Indian AI Brings Voice Assistants to Basic Nokia Phones
An Indian AI startup is putting powerful voice assistants on simple feature phones that work offline and cost just megabytes of space. Millions who can't afford smartphones will soon access AI help in their local languages.
Imagine asking your basic Nokia phone for help finding government benefits or local markets, all in your native language, without needing internet. That future just arrived in India.
Sarvam, an Indian AI company backed by major venture firms, announced plans to bring conversational AI assistants to Nokia feature phones, cars, and smart glasses. The breakthrough lies in their tiny AI models that take up only megabytes of space and can run on existing phone processors without internet access.

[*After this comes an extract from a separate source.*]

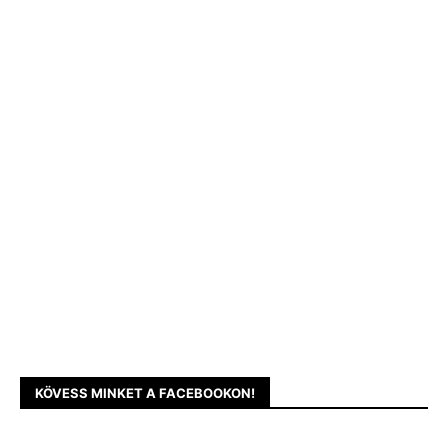
KÖVESS MINKET A FACEBOOKON!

The company demonstrated the technology at India's AI Impact Summit in New Delhi. A user pressed a dedicated AI button on a basic feature phone and spoke naturally in their local language to get guidance on government programs and neighborhood information.

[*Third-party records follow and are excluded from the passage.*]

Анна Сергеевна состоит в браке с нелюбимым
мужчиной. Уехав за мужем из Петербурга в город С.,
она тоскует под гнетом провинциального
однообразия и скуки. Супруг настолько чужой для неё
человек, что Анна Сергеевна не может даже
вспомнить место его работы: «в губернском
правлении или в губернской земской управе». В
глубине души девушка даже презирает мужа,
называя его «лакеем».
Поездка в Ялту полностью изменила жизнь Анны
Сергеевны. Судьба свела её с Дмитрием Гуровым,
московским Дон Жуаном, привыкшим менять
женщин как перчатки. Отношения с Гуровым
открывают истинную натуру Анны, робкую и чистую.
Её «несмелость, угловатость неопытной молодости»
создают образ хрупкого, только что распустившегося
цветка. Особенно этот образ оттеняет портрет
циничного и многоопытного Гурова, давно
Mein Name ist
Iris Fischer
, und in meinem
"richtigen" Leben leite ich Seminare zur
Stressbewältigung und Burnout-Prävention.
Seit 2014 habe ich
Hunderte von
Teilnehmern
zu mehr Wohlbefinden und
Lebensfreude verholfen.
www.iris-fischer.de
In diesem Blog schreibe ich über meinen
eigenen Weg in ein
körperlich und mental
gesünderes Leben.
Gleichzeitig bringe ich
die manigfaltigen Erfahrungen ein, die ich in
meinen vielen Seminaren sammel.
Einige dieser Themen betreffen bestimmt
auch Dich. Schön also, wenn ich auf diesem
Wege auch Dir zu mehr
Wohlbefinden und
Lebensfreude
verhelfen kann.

Sarvam partnered with HMD, which makes Nokia phones, to deploy the assistants across their device lineup. This matters because millions of people in India and developing nations still use feature phones instead of expensive smartphones.

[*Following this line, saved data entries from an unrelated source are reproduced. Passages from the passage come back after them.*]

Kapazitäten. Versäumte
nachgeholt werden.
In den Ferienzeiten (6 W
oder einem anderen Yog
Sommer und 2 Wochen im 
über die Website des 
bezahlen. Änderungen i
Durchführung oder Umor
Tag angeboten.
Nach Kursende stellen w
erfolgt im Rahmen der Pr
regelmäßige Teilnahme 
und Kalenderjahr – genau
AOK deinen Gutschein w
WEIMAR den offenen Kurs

The company also teamed up with Qualcomm to optimize their AI models for the chipmaker's processors. Qualcomm is developing a "Sovereign AI Experience Suite" that will work across phones, computers, cars, and other connected devices.

"Through edge AI, we want to bring intelligence to every phone, laptop, car, and even a new generation of devices," said Tushar Goswamy, head of Edge AI at Sarvam. Running AI at the edge means processing happens on your device instead of distant servers, keeping data private and costs low.
Sarvam is also working with German engineering giant Bosch to add AI assistants to cars. The startup revealed its own AI smart glasses called Sarvam Kaze, designed and made in India, which will launch in May for developers.
The Ripple Effect: Until now, AI assistants required expensive smartphones and reliable internet connections, leaving billions of people behind. Sarvam's approach flips that equation by bringing sophisticated voice AI to the cheapest phones.
For users in rural areas with spotty connectivity, offline AI assistance could mean the difference between accessing crucial government services or missing out entirely. Parents could get health information for their children, farmers could check weather patterns, and small business owners could find new customers, all through simple voice commands in their mother tongue.
The shift also signals Sarvam's move from serving businesses to reaching everyday consumers. The company previously focused on enterprise customers using its voice models for customer support.
Technology keeps getting more accessible, one innovation at a time.